За работой я едва замечал поле боя вокруг – выкрики, приказы, движение, тяжелый топот копыт и мельтешение людей. Когда, наконец, я огляделся, среди мертвых тел стояла Хими с другими моими Клинками неподалеку.
–Не стойте столбом,– сказал я.– Нужно освободить души и почтить мертвых.
–Гидеон сказал…
–Мне все равно, что сказал Гидеон. Мы не можем оставить души запертыми, в каком бы теле они ни были рождены.
–Да, капитан.
Пока чилтейцы устремились грабить сдавшийся город, я переходил от тела к телу, и мои Клинки со мной. Дишива не присоединилась к нам, но и не запретила этого горстке своих Клинков, и наша группа увеличилась. Я улыбнулся этому маленькому акту неповиновения, тому, что люди последовали моему примеру.
Это продлилось недолго. Вскоре по полю боя пронесся приказ возвращаться в лагерь, и с мыслью о еде и отдыхе мои товарищи стали расходиться.

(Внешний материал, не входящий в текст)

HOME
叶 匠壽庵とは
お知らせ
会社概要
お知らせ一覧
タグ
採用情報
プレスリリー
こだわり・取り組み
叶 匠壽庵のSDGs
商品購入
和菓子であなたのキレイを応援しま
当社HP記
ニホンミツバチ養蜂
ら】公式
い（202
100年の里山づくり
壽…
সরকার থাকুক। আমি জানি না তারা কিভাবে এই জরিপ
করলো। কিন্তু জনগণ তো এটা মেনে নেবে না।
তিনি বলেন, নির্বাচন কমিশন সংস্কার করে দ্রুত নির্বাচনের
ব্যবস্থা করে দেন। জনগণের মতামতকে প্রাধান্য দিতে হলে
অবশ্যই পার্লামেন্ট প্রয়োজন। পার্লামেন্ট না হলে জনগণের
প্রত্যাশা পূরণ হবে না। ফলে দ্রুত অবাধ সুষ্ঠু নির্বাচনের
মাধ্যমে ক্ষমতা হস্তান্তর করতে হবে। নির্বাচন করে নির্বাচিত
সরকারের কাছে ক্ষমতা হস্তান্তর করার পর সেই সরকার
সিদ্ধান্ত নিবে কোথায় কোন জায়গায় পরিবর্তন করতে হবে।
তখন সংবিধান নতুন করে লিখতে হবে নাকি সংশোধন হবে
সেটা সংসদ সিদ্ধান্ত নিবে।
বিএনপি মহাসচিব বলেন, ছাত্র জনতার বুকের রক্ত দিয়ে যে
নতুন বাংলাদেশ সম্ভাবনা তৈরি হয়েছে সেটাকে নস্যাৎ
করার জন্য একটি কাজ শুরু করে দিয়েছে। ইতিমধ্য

–Пошли, капитан,– сказала Хими, поднимаясь после того, как закончила с очередным телом.– Пора идти.
–Ты иди. Я останусь до последнего мертвого, которого нужно почтить.
Она поколебалась, но надежда, что она останется со мной, умерла вместе с ее прощальным жестом.
–Как пожелаешь, капитан.
Я едва не приказал ей остаться, но сдержался и продолжил работу с несколькими последними Клинками. Вскоре появился Сетт.
–Хватит, Рах,– сказал он, голос достиг меня раньше приглушенного стука копыт его лошади.– Мы должны вернуться в лагерь.
–Тут еще остались мертвые.
Он зарычал.
–Будь ты проклят, Рах. Ты что, не можешь хоть раз сделать, как велено? Гидеон же сказал – никаких голов.
–Но почему? Потому что из-за этого мы выглядим жуткими варварами, которыми они нас считают? Мы же убиваем их и сравниваем с землей их города.
–Это делают чилтейцы, а не мы.
Я поднял на него взгляд.
–И в чем же, мать твою, разница?
–В том, что наш гуртовщик – Гидеон, а не ты. Так что брось эти головы и пойдем. Если вернешься сейчас, это можно будет забыть. Я не расскажу…
–Нет. Забирай всех остальных, но я останусь.
Он долго смотрел на меня, а потом вздохнул.
–Ты за это ответишь собственной головой, Рах. Давай мне те, с которыми ты уже закончил.
–Что?
–Ты не только упрямый, но и глухой? Отдай мне головы. Я отвезу их в лагерь и провожу души.
–Уверен, что ты этого хочешь?
–Нет, но ты их уже отрезал, так что мне придется. Давай сюда эти проклятые головы.
Я передал их ему по одной, и Сетт умудрился кое-как разместить их между согнутой рукой, ногой и грудью. Шеи смотрели вверх, чтобы не испачкать его кровью. Скорее всего, он не доедет до лагеря, не потеряв хотя бы одну голову, но обязательно вернется за ней, ведь Сетт – человек слова. Упрямец видит упрямца издалека.